Process safety stands at the front line in every scale-up, increasingly so with evolving regulatory guidance. We operate under well-documented hazard assessments, incorporating both historical near-misses and formal safety reviews. Over the years, improvements like containment upgrades and dedicated storage for sensitive intermediates made a measurable difference in both worker safety and product consistency.

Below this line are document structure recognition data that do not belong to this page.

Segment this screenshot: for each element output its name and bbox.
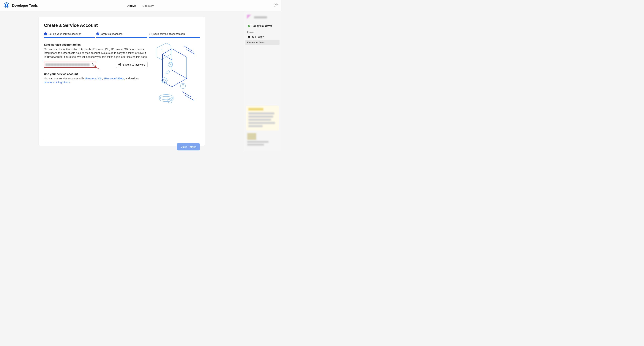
notifications-button[interactable]: 0 — [272, 3, 277, 8]
stepper: Set up your service account Grant vault … — [44, 33, 200, 38]
text-fragment: , — [102, 77, 104, 80]
sidebar-item-blinkops[interactable]: BLINKOPS — [246, 34, 280, 40]
svg-text:>_: >_ — [161, 48, 164, 51]
thumb-redacted — [247, 133, 256, 140]
step-label: Grant vault access — [101, 33, 122, 36]
svg-rect-4 — [92, 64, 94, 66]
line-redacted — [247, 144, 264, 146]
account-name-redacted — [254, 16, 267, 19]
tree-icon: 🎄 — [247, 25, 250, 28]
notice-line-redacted — [248, 119, 271, 121]
link-developer-integrations[interactable]: developer integrations — [44, 81, 70, 84]
text-fragment: You can use service accounts with — [44, 77, 84, 80]
annotation-arrow-icon — [94, 65, 99, 70]
token-value-redacted — [46, 63, 90, 66]
link-1password-cli[interactable]: 1Password CLI — [84, 77, 102, 80]
step-grant-access[interactable]: Grant vault access — [96, 33, 147, 38]
svg-point-12 — [163, 79, 166, 82]
link-1password-sdks[interactable]: 1Password SDKs — [104, 77, 124, 80]
app-icon — [247, 36, 251, 39]
sidebar-item-developer-tools[interactable]: Developer Tools — [246, 40, 280, 45]
svg-point-20 — [249, 37, 250, 38]
notice-title-redacted — [248, 108, 263, 111]
greeting: 🎄 Happy Holidays! — [246, 23, 280, 30]
card-heading: Create a Service Account — [44, 23, 200, 28]
text-fragment: , and various — [124, 77, 139, 80]
sidebar-bottom-card[interactable] — [246, 131, 280, 148]
view-details-button[interactable]: View Details — [177, 143, 200, 150]
right-sidebar: 🎄 Happy Holidays! Home BLINKOPS Develope… — [244, 11, 281, 151]
token-field — [44, 62, 96, 68]
svg-rect-3 — [6, 4, 7, 5]
onepassword-logo-icon — [4, 3, 9, 9]
nav-active[interactable]: Active — [127, 4, 136, 7]
save-token-description: You can use the authorization token with… — [44, 47, 148, 59]
illustration: >_ — [153, 43, 200, 106]
notification-count-badge: 0 — [276, 4, 278, 6]
svg-point-10 — [170, 63, 171, 65]
top-bar: Developer Tools Active Directory 0 — [0, 0, 281, 11]
svg-point-14 — [182, 84, 184, 86]
page-title: Developer Tools — [12, 4, 38, 8]
account-switcher[interactable] — [246, 14, 280, 23]
notice-line-redacted — [248, 112, 274, 115]
svg-rect-7 — [120, 64, 120, 65]
brand: Developer Tools — [4, 3, 38, 9]
text-fragment: . — [70, 81, 70, 84]
step-label: Save service account token — [153, 33, 185, 36]
greeting-text: Happy Holidays! — [252, 25, 272, 28]
step-setup[interactable]: Set up your service account — [44, 33, 95, 38]
use-account-title: Use your service account — [44, 72, 148, 76]
top-nav: Active Directory — [127, 4, 154, 7]
save-button-label: Save in 1Password — [123, 63, 145, 66]
check-circle-icon — [96, 33, 99, 36]
main-content: Create a Service Account Set up your ser… — [0, 11, 244, 151]
sidebar-notice-card[interactable] — [246, 106, 279, 131]
svg-point-19 — [248, 37, 249, 38]
line-redacted — [247, 141, 268, 143]
sidebar-item-label: Developer Tools — [247, 41, 264, 44]
nav-directory[interactable]: Directory — [142, 4, 154, 7]
notice-line-redacted — [248, 116, 273, 118]
save-token-title: Save service account token — [44, 43, 148, 46]
copy-token-button[interactable] — [91, 63, 95, 67]
step-label: Set up your service account — [48, 33, 81, 36]
circle-empty-icon — [149, 33, 152, 35]
sidebar-home-label[interactable]: Home — [246, 30, 280, 34]
notice-line-redacted — [248, 125, 262, 127]
save-in-1password-button[interactable]: Save in 1Password — [116, 62, 148, 68]
svg-point-18 — [248, 36, 250, 39]
sidebar-item-label: BLINKOPS — [252, 36, 264, 39]
notice-line-redacted — [248, 122, 275, 124]
avatar — [247, 15, 252, 20]
use-account-text: You can use service accounts with 1Passw… — [44, 77, 148, 84]
check-circle-icon — [44, 33, 47, 36]
create-service-account-card: Create a Service Account Set up your ser… — [38, 17, 205, 146]
step-save-token[interactable]: Save service account token — [149, 33, 200, 38]
onepassword-mini-icon — [118, 63, 121, 67]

Producing material for early research projects brings a different set of challenges than supplying to a pilot plant. Our teams noticed that equipment sharing can lead to subtle crosstalk between products. After investing in dedicated vessels and monitoring cross-contamination through routine swab checks, we reduced unexpected anomalies in product testing.
Each order brings its own risk profile. Gram-scale demands focus on agility, with rapid adjustment if process conditions drift. Multi-kilogram orders shift the focus to robustness—delivering the same profile each run, without small losses that pile up with scale. Customers running analytical chemistry stress the need for batch-to-batch matching, so our records stretch back decades, logging every deviation and corrective action.
Supporting both custom specifications and off-the-shelf models takes organization. Lab staff keep detailed logs, and we use this running history—along with fresh analytical data—to steer future improvements. Key steps include periodic calibration of every instrument, method validation, and split-sample cross-checks between in-process teams and the finished-goods group.
Sustainability questions push every hazardous waste and raw material decision into sharper focus. Our company invests in greener alternatives—testing ways to recycle spent reagents, lower overall solvent use, and minimize carbon footprint without relying on unproven shortcuts. Some avenues, like biocatalytic alternatives, show promise but must clear rigorous quality benchmarks. So far, any new process gets full side-by-side comparison against current baseline material, ensuring that customers experience no unwelcome surprises.
The market evolves rapidly, and we track new applications for 1H-pyrrolo[3,2-c]pyridine-4,6(5H,7H)-dione emerging from academics and global industry partners. Publications reporting new substitution strategies or improved bioactivity patterns arrive regularly; our own customers often bring pre-publication findings to discuss feasibility and the prospect for scale-up. This feedback loop drives the field forward—R&D doesn’t happen in isolation from manufacturing.
Analytical demands rise in tandem with expectations of speed. Lead time used to be measured in months. Now, top labs want grams tomorrow or custom batches next week. We grew our technical support to cover urgent requests, and invested in analytical automation for more rapid turnarounds. Yet, while machines catch more, we still rely on skilled staff to interpret trends and flag issues outside the standard metrics.
Active engagement defines our customer relationships. Unexpected challenges come up, and frank sharing of both setbacks and successes is common. Through decades of manufacturing 1H-pyrrolo[3,2-c]pyridine-4,6(5H,7H)-dione and related heterocycles, we’ve seen demand patterns fluctuate, regulatory expectations shift, and new applications bring both opportunity and complexity.
Every improvement in our process, no matter how incremental, joins a lineage of hands-on science and lessons learned. We stand ready to adapt to new needs—not just in adoption of technology, but in adopting the spirit of partnership that keeps innovation moving forward. In the end, reliable chemical manufacturing rests not simply on instruments or certificates, but on a shared commitment to progress, rooted in experience and trust built over thousands of successful batches.